===== DATA EXCERPTS =====

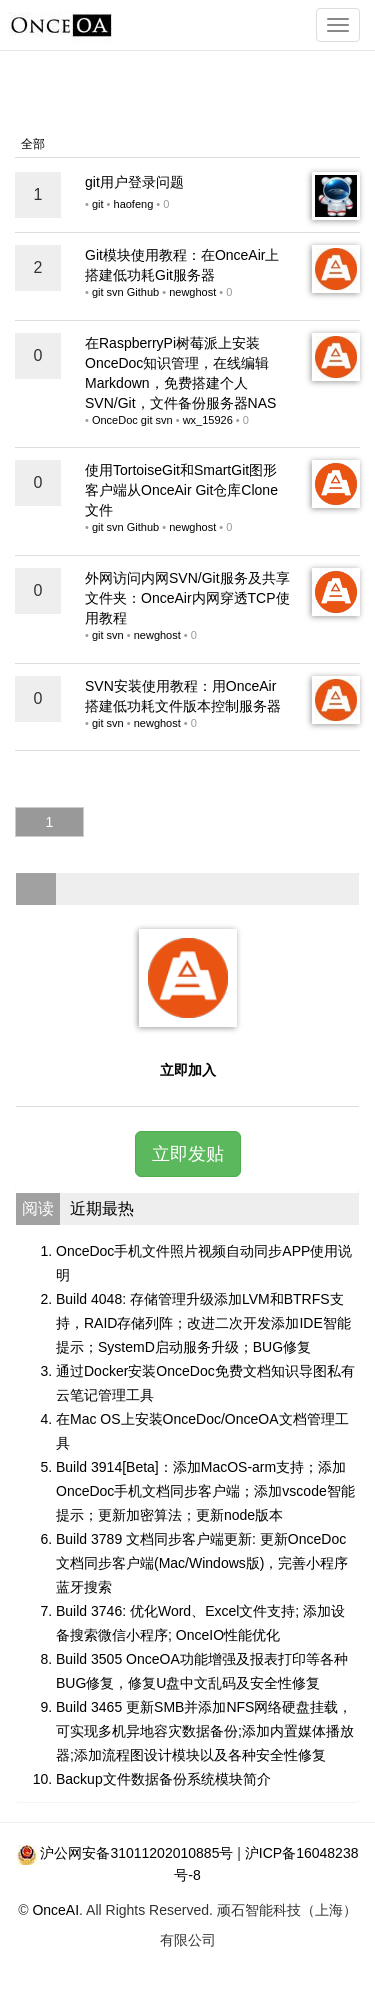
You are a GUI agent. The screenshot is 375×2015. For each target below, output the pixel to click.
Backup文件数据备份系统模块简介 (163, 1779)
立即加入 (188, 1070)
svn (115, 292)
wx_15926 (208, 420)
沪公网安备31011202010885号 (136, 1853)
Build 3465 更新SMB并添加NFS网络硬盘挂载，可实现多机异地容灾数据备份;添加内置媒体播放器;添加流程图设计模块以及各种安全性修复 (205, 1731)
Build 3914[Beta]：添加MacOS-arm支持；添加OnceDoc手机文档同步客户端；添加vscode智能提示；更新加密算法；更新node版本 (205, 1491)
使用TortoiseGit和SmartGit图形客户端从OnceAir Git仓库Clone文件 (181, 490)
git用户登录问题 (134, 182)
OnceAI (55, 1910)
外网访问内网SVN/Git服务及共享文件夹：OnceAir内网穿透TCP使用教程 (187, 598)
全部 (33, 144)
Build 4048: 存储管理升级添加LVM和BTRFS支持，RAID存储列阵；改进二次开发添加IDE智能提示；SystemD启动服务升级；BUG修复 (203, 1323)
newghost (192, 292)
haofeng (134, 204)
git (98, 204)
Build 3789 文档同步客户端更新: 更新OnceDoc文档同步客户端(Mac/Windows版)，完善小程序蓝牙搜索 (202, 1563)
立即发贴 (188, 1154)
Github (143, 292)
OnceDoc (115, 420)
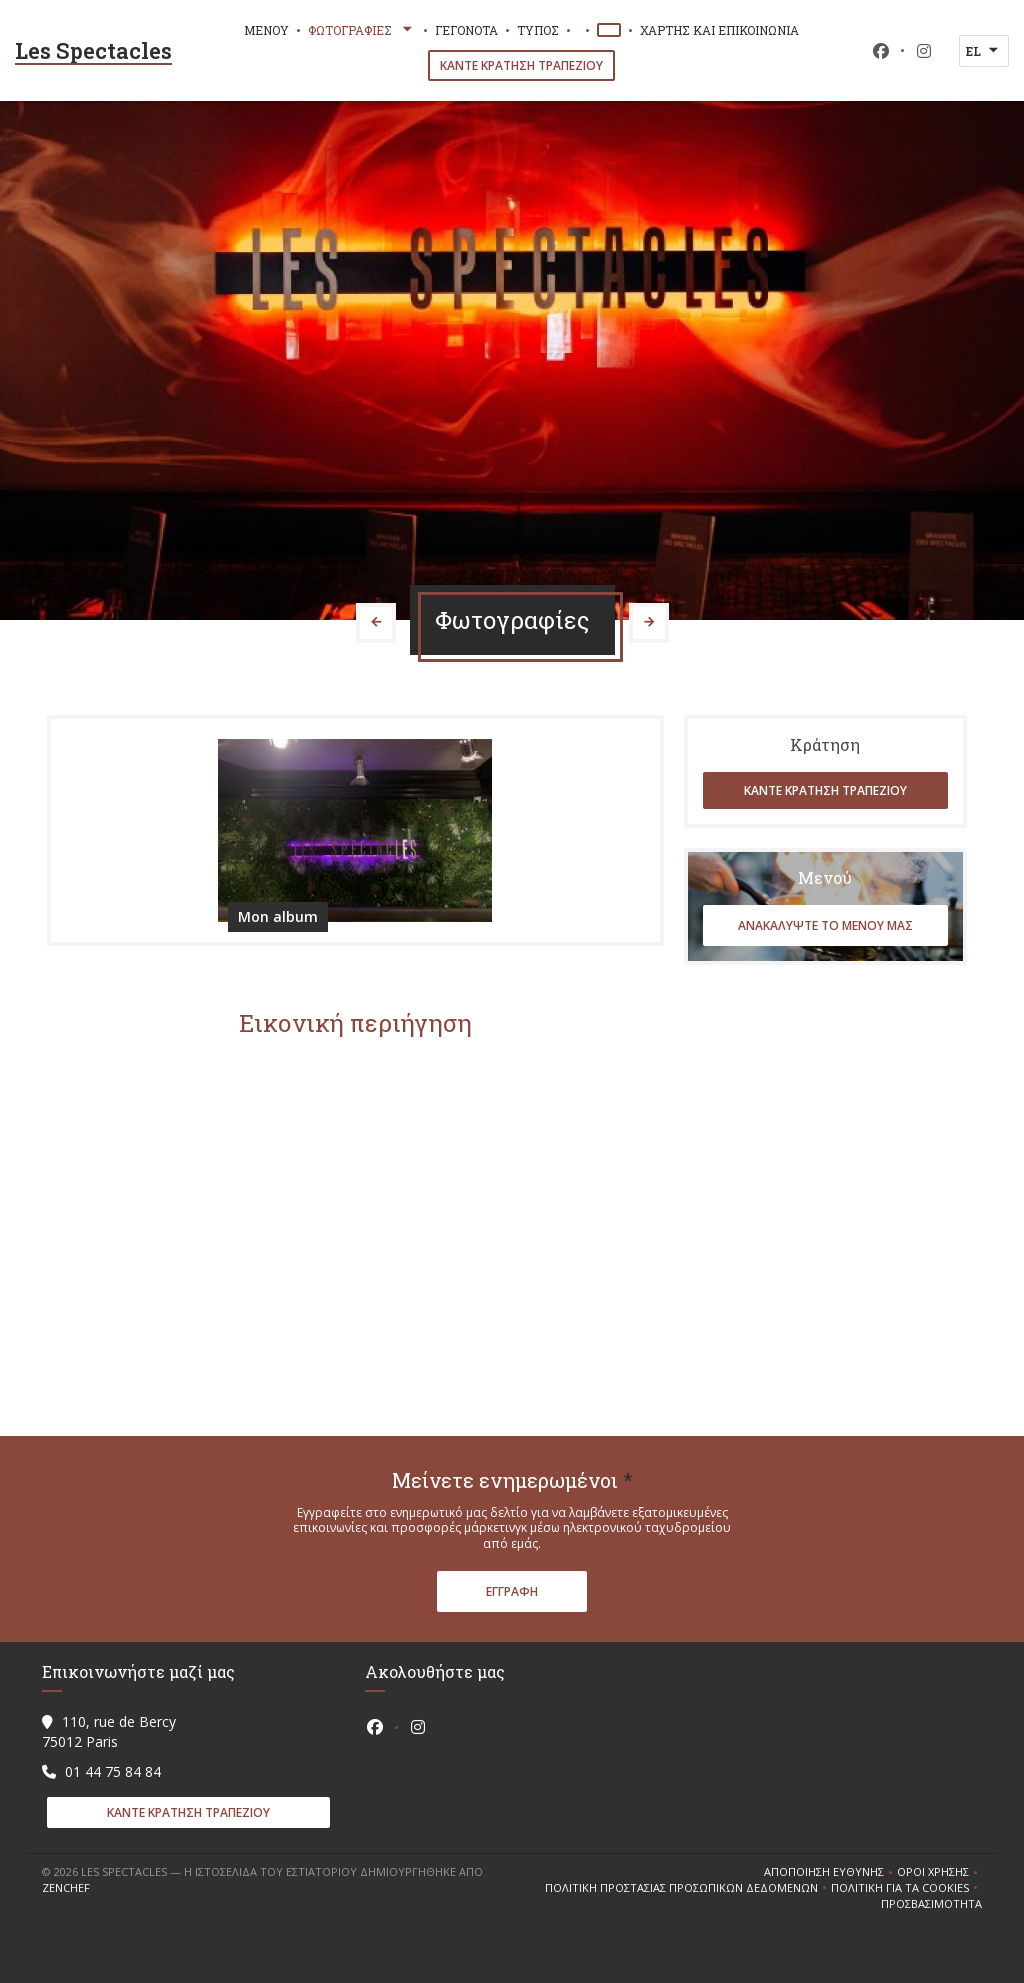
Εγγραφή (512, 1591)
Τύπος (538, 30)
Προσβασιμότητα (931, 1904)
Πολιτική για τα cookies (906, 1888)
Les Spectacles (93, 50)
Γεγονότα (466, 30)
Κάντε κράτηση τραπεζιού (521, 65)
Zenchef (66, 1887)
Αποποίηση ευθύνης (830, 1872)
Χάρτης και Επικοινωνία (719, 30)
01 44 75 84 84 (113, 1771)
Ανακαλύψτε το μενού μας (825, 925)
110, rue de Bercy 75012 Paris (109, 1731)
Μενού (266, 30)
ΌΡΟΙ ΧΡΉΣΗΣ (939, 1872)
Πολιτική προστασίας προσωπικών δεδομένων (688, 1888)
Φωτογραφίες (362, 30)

=====
===== DATA EXCERPTS =====

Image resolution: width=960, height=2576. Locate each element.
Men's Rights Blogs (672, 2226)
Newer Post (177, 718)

=====
===== DATA EXCERPTS =====

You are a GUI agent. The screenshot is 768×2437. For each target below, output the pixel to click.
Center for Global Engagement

=====

In the listing above, find every line with the word "Build" and copy it.

- [ANSWER SPACE]:
Build 3465 更新SMB并添加NFS网络硬盘挂载，可实现多机异地容灾数据备份;添加内置媒体播放器;添加流程图设计模块以及各种安全性修复 (205, 1731)
Build 3914[Beta]：添加MacOS-arm支持；添加OnceDoc手机文档同步客户端；添加vscode智能提示；更新加密算法；更新node版本 (205, 1491)
Build 4048: 存储管理升级添加LVM和BTRFS支持，RAID存储列阵；改进二次开发添加IDE智能提示；SystemD启动服务升级；BUG修复 (203, 1323)
Build 3789 文档同步客户端更新: 更新OnceDoc文档同步客户端(Mac/Windows版)，完善小程序蓝牙搜索 (202, 1563)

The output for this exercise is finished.